While philosophers might be having fun (I hope they are), I am not. There is no joy in the figuring for me because it takes me from emotional paralysis to considering religion just to have a notion of heaven to studiously ignoring every movie that I know ends in death so that I don’t have to think anymore about it than I have to. But an answer might not be the salve I’m looking for, either.

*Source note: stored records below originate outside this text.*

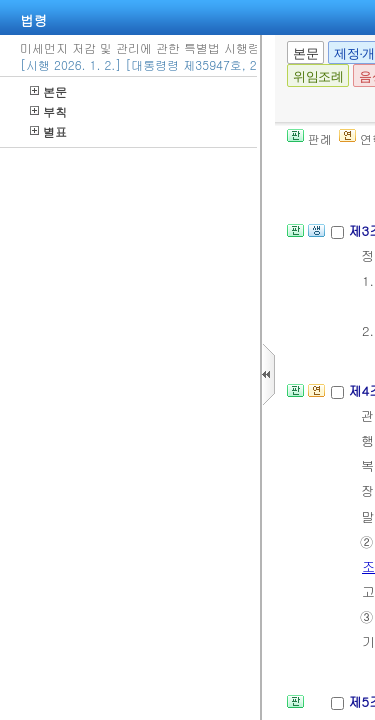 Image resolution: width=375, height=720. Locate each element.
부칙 (48, 111)
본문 (48, 91)
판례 (309, 138)
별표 (48, 131)
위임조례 (318, 76) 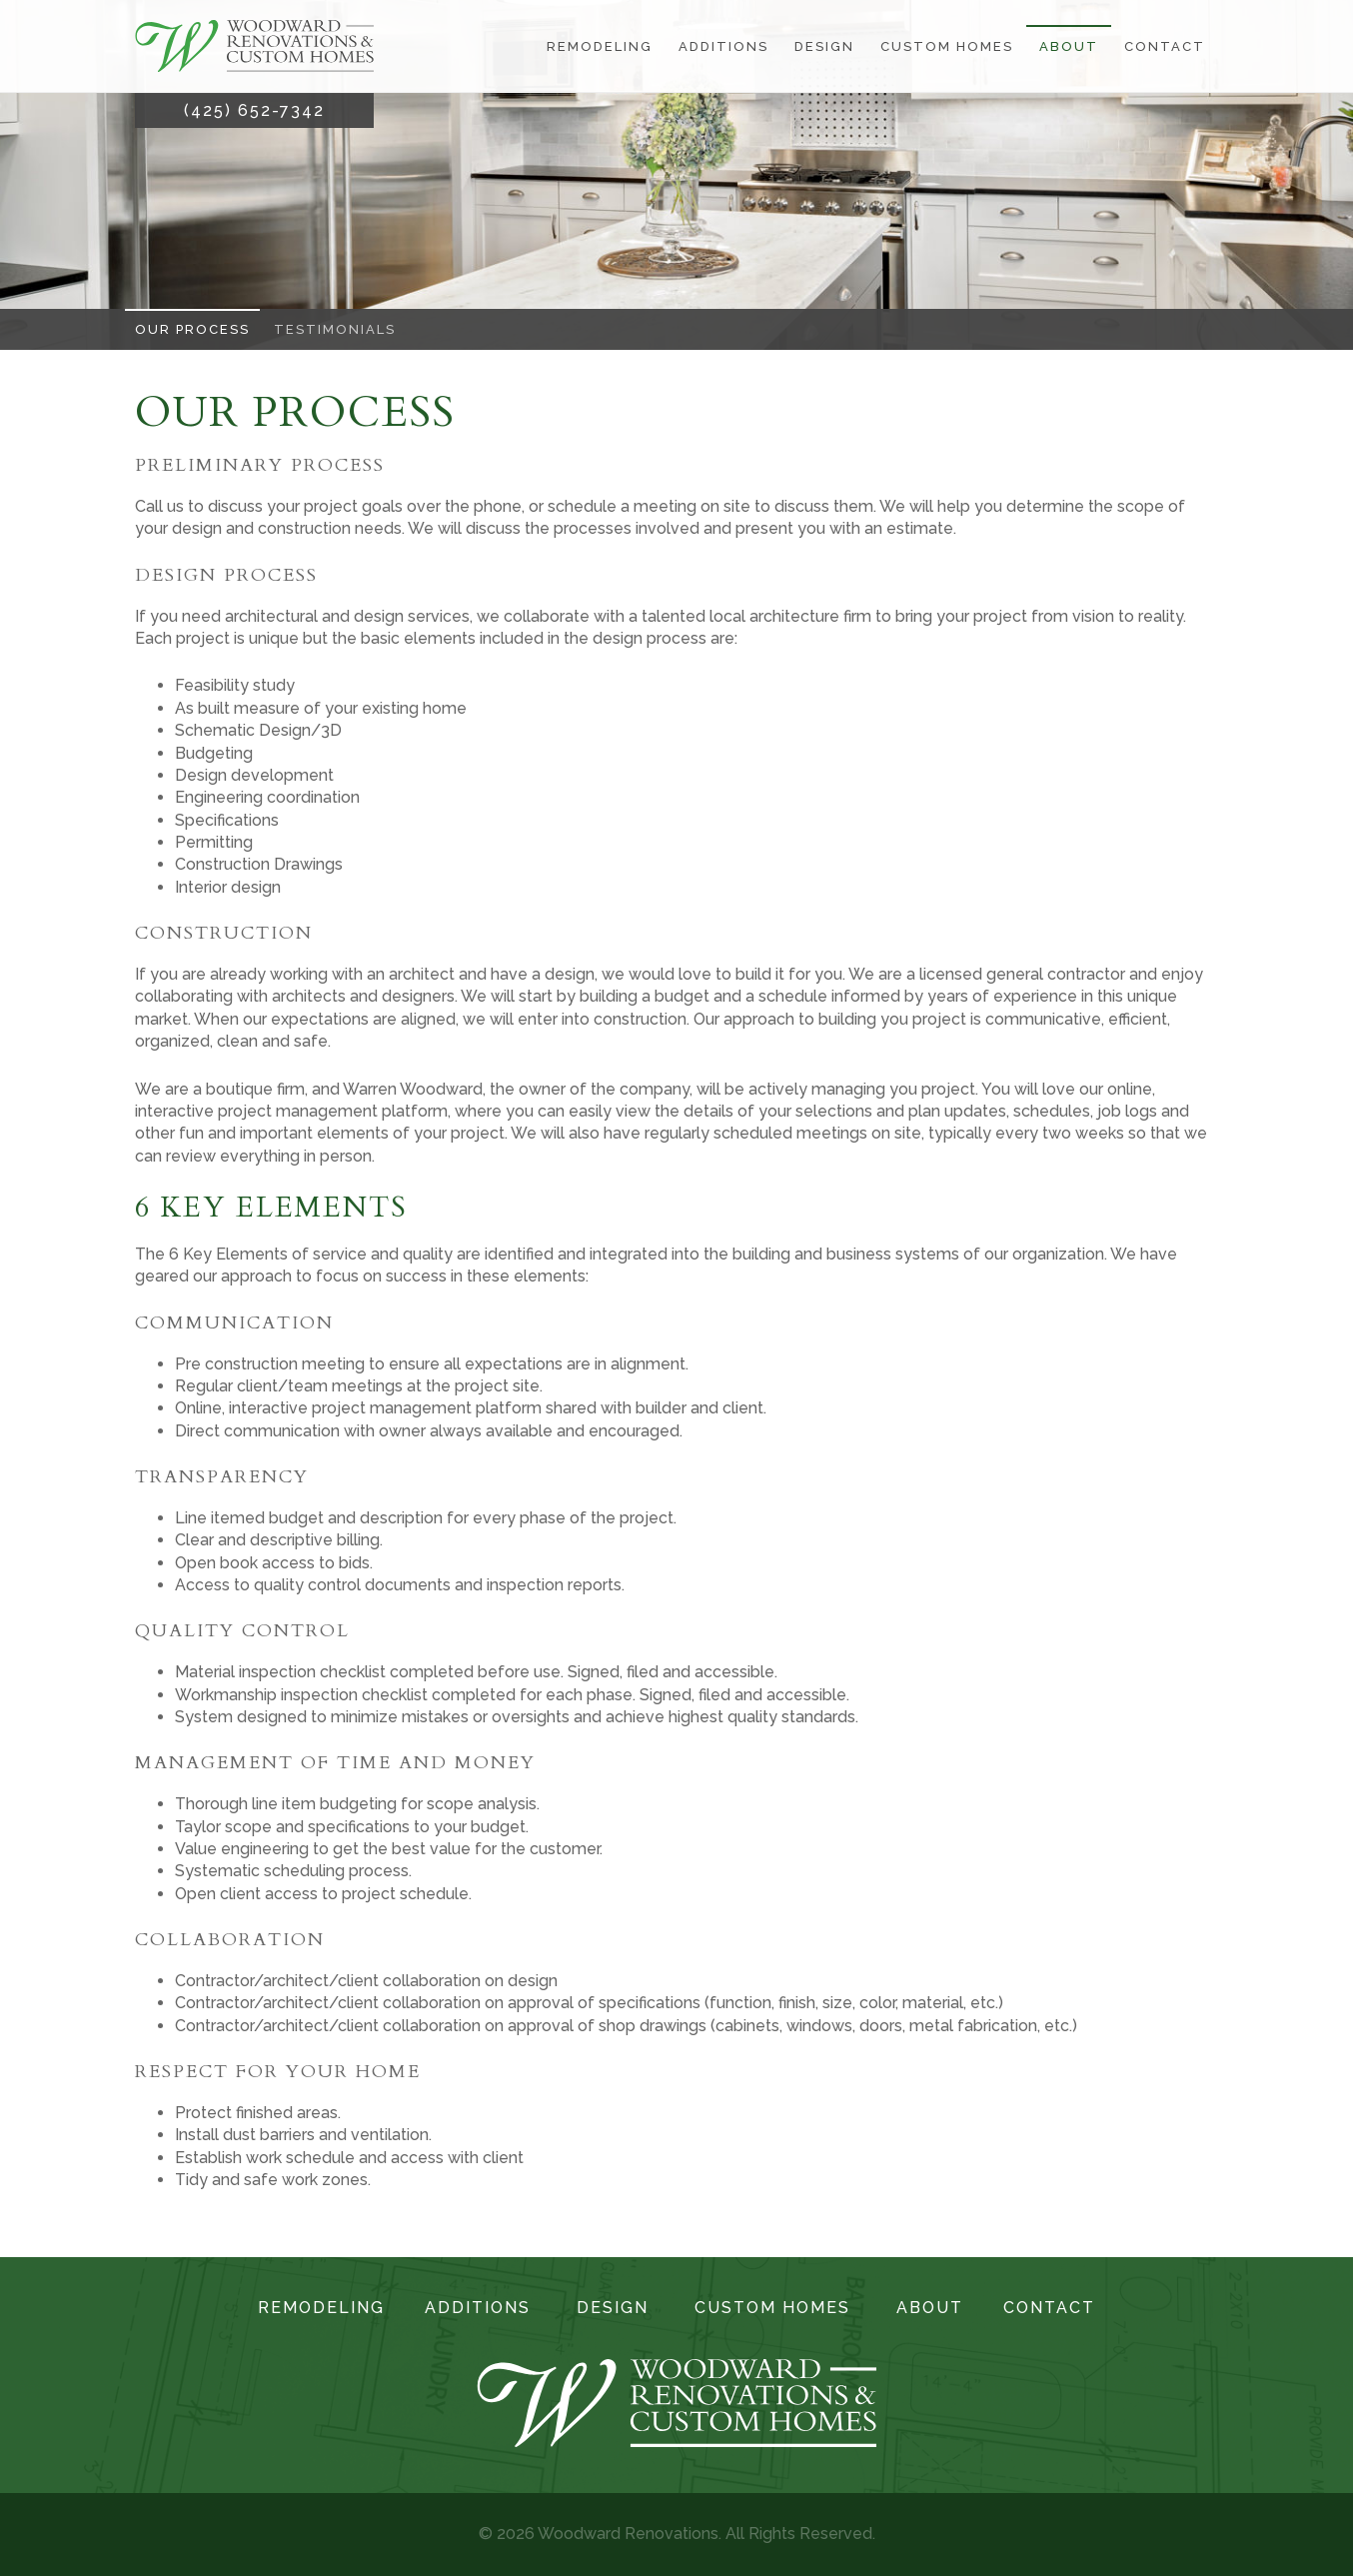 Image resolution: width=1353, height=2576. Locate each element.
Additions (723, 46)
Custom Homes (946, 46)
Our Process (192, 329)
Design (824, 46)
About (1068, 46)
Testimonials (335, 329)
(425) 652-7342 (254, 110)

In some perverse way (which does not indicate a desire for death by my hand or anyone else’s), I wish I would die soon so that this would all be over, one way or another. If I go to hell, at least I know why I ended up there. But I don’t want to die; I’m rather attached to being alive, although tax season nearly took that out of me.
As with many things in my life, I don’t know what I want. In the same way my friends never let me be in charge of picking the restaurant anymore; I can’t decide if I want to find out what dying is like. But while I freak out about this choice, at least I’m not freaking out about dying.